Saturday, May 3, 2014

My Blitz Engine Test Tournament and Gull 3

     While it can hardly be considered scientific, I recently held a small engine tournament at 6 minutes per game between my most used engines and was surprised at the results.

     I don’t know much about Gull 3 x64, released April 17, 2014, but decided to try it out in a match against the winner of the tournament.
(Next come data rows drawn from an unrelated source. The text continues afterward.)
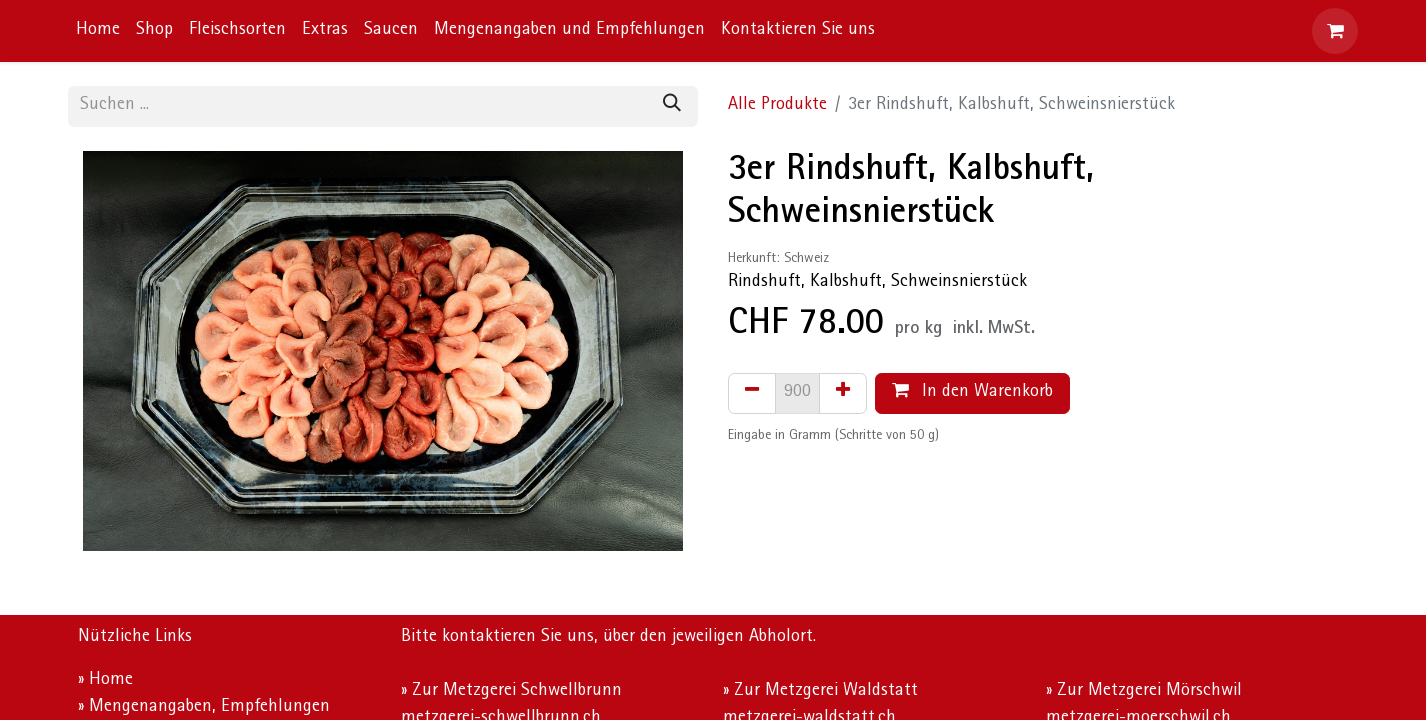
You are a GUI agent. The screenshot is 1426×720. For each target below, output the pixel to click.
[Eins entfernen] (752, 393)
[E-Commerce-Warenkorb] (1335, 31)
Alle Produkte (777, 106)
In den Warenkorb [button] (972, 391)
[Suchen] (672, 106)
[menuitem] (98, 31)
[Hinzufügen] (843, 393)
Gull only runs on 2 CPU’s so my match pairing it against Critter running on 4 CPU’s is not fair, but still the final result was surprising in that Gull won +2 -1 =7.
     On a more reliable level chessengines blog shows the following results: Houdini 4 wins 3 Super League Season 5/2014 - Jurek Chess Engines Rating 2014.04.21_JCER_Season5_SuperLeague

Gull 3 can be downloaded at Sourceforge.

Friday, May 2, 2014

Two Queens Weren’t Enough

This game is just weird! As Tartakower described it, “…White, after winning a Q for a R, cannot prevent subsequent losses; later on even with two Q’s against a Black’s four pieces he cannot escape defeat.” The game is not perfect. In fact it is chocked full of errors, but they just make the game all the more interesting. And, we shouldn’t be too hard on the players because sitting at home going over it with Houdini is a whole lot easier sitting at the board and trying to figure things out.